» Record extracts:
Start of Block

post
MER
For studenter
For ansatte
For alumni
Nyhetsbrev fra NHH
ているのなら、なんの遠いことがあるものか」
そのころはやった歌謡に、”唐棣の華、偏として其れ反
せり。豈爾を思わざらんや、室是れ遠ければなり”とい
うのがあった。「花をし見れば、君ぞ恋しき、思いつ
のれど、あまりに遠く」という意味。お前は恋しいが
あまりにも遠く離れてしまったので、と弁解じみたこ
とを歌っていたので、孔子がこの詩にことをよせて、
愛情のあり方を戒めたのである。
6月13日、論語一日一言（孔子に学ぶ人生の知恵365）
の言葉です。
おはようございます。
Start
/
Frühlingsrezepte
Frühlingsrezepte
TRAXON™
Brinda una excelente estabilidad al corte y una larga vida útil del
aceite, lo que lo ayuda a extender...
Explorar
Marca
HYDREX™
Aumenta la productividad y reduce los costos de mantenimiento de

End of Block
Start of Block

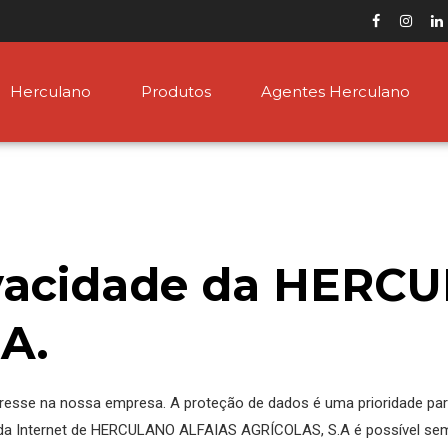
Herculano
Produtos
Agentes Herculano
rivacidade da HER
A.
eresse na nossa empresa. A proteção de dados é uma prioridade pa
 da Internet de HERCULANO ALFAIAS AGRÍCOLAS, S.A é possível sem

End of Block

» Problem to work on: Where the line holding "eresse na nossa" appears in the listing above, start reproducing exactly, and end with the line holding "da Internet de".

» Answer area:
eresse na nossa empresa. A proteção de dados é uma prioridade pa
 da Internet de HERCULANO ALFAIAS AGRÍCOLAS, S.A é possível sem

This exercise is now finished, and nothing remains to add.